**YOUR GOAL**
Set down exactly the lines below between the line holding "Lowongan Kerja Sales marketing di" and the line holding "База знаний uCoz", inclusive; no other line belongs in the answer.

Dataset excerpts
********************

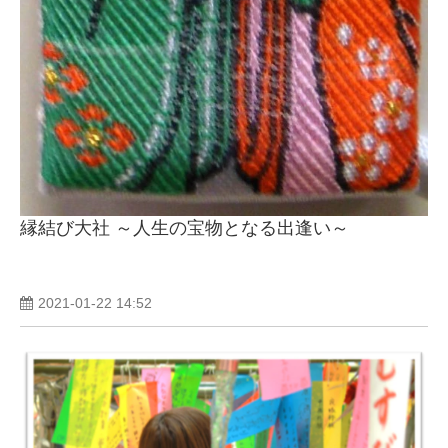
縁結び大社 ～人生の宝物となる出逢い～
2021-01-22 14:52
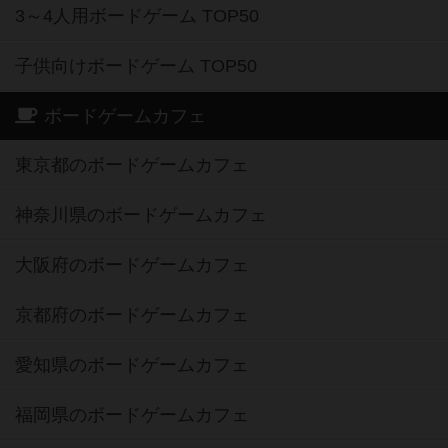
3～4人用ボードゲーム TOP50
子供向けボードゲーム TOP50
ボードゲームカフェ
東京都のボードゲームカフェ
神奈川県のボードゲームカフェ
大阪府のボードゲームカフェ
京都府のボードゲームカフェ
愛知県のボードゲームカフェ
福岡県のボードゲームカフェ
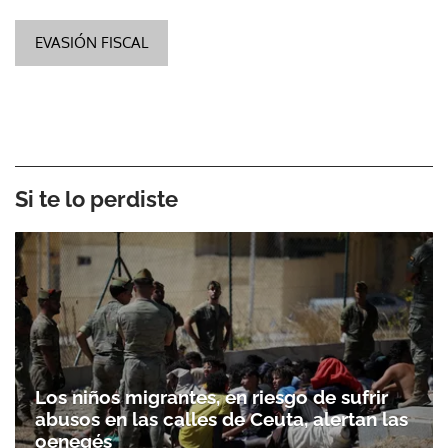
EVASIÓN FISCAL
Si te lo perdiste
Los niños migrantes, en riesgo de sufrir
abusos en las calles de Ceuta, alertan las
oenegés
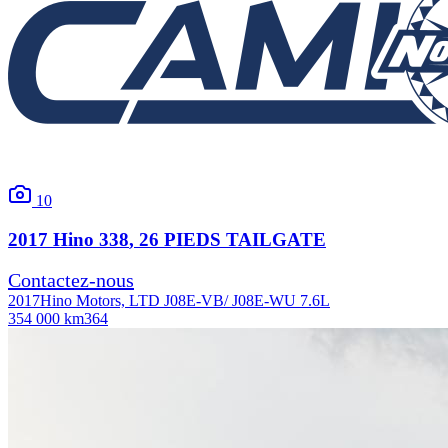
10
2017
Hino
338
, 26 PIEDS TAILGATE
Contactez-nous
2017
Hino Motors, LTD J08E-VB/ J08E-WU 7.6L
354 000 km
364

********************

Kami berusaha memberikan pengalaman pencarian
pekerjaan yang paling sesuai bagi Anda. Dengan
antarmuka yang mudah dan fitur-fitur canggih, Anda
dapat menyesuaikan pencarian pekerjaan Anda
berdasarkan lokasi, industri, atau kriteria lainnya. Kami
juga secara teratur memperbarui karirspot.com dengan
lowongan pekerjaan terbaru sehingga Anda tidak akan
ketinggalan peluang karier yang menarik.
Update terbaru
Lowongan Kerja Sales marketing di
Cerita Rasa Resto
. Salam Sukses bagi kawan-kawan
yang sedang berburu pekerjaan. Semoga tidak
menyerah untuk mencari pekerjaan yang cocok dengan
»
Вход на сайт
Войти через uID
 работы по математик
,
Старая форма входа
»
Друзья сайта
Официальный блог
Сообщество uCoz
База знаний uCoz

********************

**WRITTEN ANSWER**
Lowongan Kerja Sales marketing di
Cerita Rasa Resto
. Salam Sukses bagi kawan-kawan
yang sedang berburu pekerjaan. Semoga tidak
menyerah untuk mencari pekerjaan yang cocok dengan
»
Вход на сайт
Войти через uID
 работы по математик
,
Старая форма входа
»
Друзья сайта
Официальный блог
Сообщество uCoz
База знаний uCoz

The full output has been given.